**What needs to be done**: Your task is to repeat the entries underneath exactly, minus the pictures.

**Given records**:
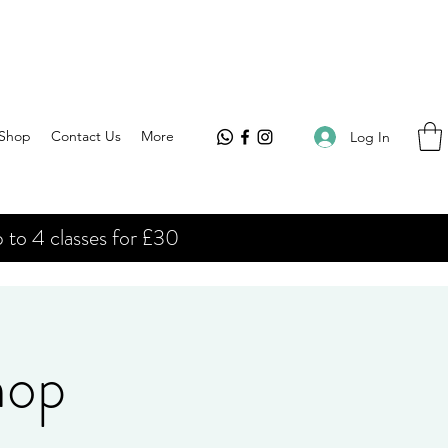
Shop
Contact Us
More
Log In
 to 4 classes for £30
hop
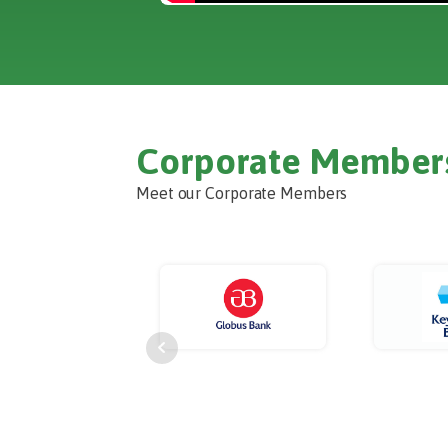
Corporate Member
Meet our Corporate Members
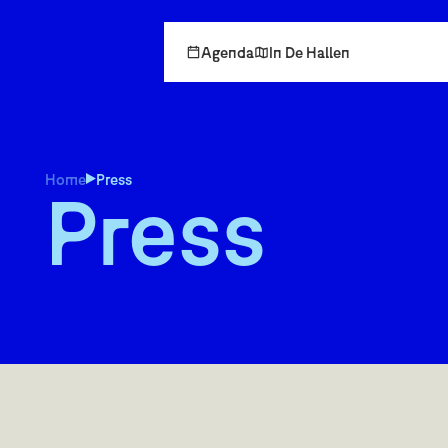
Agenda
In De Hallen
Home
Press
Press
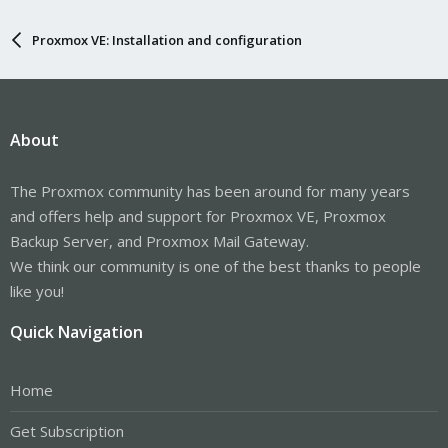
Proxmox VE: Installation and configuration
About
The Proxmox community has been around for many years
and offers help and support for Proxmox VE, Proxmox
Backup Server, and Proxmox Mail Gateway.
We think our community is one of the best thanks to people
like you!
Quick Navigation
Home
Get Subscription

**Exercise answer**:
Shop
Contact Us
More
Log In
 to 4 classes for £30
hop
Corporate Member
Meet our Corporate Members
Agenda
In De Hallen
Home
Press
Press
Proxmox VE: Installation and configuration
About
The Proxmox community has been around for many years
and offers help and support for Proxmox VE, Proxmox
Backup Server, and Proxmox Mail Gateway.
We think our community is one of the best thanks to people
like you!
Quick Navigation
Home
Get Subscription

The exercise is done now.